Pykonsult, LLC, New Fairfield, CT, USA.
Sex Med Rev. 2021 Apr;9(2):186-193. doi: 10.1016/j.sxmr.2020.12.001. Epub 2021 Jan 27.
In 2000, the FDA began issuing advice about treatments for hypoactive sexual desire disorder (HSDD) in women. How its recommendations have evolved has not been reviewed. Its consistent preference for self-rating by patients over evaluation by an examining clinician has not been addressed.
Recount the changes in FDA's proposals about patient-reported outcomes and diagnostics. Compare the value of patient-reported measures and clinical interviews.
Historical review is based on draft guidances, publications, meetings, and prescribing information.

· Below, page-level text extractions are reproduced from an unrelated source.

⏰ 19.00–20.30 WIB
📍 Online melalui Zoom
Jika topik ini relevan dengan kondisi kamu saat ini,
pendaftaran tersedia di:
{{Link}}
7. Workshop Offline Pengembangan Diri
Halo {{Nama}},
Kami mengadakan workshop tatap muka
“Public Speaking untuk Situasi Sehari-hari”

The FDA has avoided clinician input into diagnosis and evaluation of the severity of HSDD in women. It abandoned its initial (2000) insistence on counts of satisfying sexual events to define efficacy in favor of symptom-related scales to evaluate desire and distress with daily self-ratings. By 2015, the FDA accepted the self-rated Female Sexual Function Index-Desire Domain (FSFI-D) to measure desire and the most relevant item of the Female Sexual Distress Scale-Revised (FSDS-R) to measure distress; retrospection for both is one month. The FDA rejected the one clinician-rated broad measure of HSDD, the Sexual Interest and Desire Inventory (SIDI-F), although well-validated and treatment-sensitive. Since 2005, the FDA has accepted the Decreased Sexual Desire Screener (DSDS) to diagnose HSDD by non-expert clinicians using self-ratings and exploring them in more depth in a clinical interview.

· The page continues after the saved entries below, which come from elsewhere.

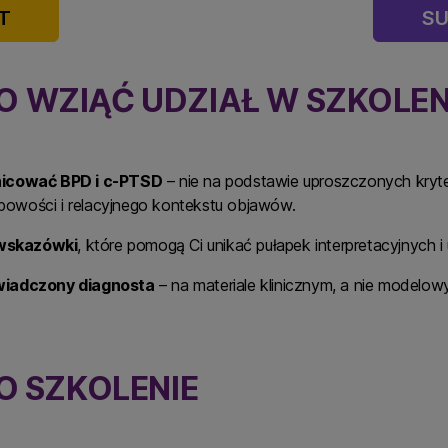
T
SU
 WZIĄĆ UDZIAŁ W SZKOLEN
żnicować BPD i c-PTSD
– nie na podstawie uproszczonych kryteri
owości i relacyjnego kontekstu objawów.
 wskazówki
, które pomogą Ci unikać pułapek interpretacyjnych i
świadczony diagnosta
– na materiale klinicznym, a nie modelow
O SZKOLENIE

FDA's decisions on how to measure HSDD in women may have stabilized on accepting 2 co-primary measures: the FSFI-D and the FSDS-R item on bother about low desire, and on accepting the DSDS for diagnosis. FDA's rejection of clinician ratings of severity through interviews in clinical trials seems unsound because interviews can give broader assessments than (brief) self-ratings, although the agency's logic was to avoid diagnostic controversies and help avoid overcommercialization. Semistructured clinical interviews for diagnosis (DSDS) and severity-rating (SIDI-F) are well validated and are recommended for clinical practice. Pyke RE. FDA Decisions on Measures of Hypoactive Sexual Desire Disorder in Women: A History, With Grounds to Consider Clinical Judgment. Sex Med Rev 2021;9:186-193.
2000 年,FDA 开始发布有关女性性欲减退障碍(HSDD)治疗的建议。其建议如何演变尚未得到审查。它一直倾向于让患者自我评估,而不是让检查医生评估,这一点也没有得到解决。
描述 FDA 关于患者报告结果和诊断的建议的变化。比较患者报告的测量值和临床访谈的价值。
历史回顾基于草案指南、出版物、会议和处方信息。
FDA 避免了临床医生对女性 HSDD 的诊断和严重程度的评估。它放弃了最初(2000 年)坚持以令人满意的性事件次数来定义疗效的做法,转而采用与症状相关的量表,以每日自我评估来评估欲望和困扰。到 2015 年,FDA 接受了自我评估的女性性功能指数-欲望域(FSFI-D)来衡量欲望,以及女性性困扰量表修订版(FSDS-R)中最相关的项目来衡量困扰;两者的回顾期均为一个月。FDA 拒绝了一种由单一医生评估的广泛的 HSDD 测量方法,即性兴趣和欲望量表(SIDI-F),尽管它是经过良好验证和治疗敏感的。自 2005 年以来,FDA 接受了非专家临床医生使用自我评估和更深入的临床访谈来诊断 HSDD 的性欲减退筛查器(DSDS)。
FDA 决定如何衡量女性 HSDD 的方法可能已经稳定,接受了 2 个主要指标:FSFI-D 和 FSDS-R 中对低欲望的困扰项目,以及接受 DSDS 进行诊断。FDA 在临床试验中拒绝接受访谈对严重程度的临床医生评估似乎不合理,因为访谈可以提供比(简短)自我评估更广泛的评估,尽管该机构的逻辑是避免诊断争议,并帮助避免过度商业化。用于诊断(DSDS)和严重程度评估(SIDI-F)的半结构化临床访谈经过了充分验证,建议在临床实践中使用。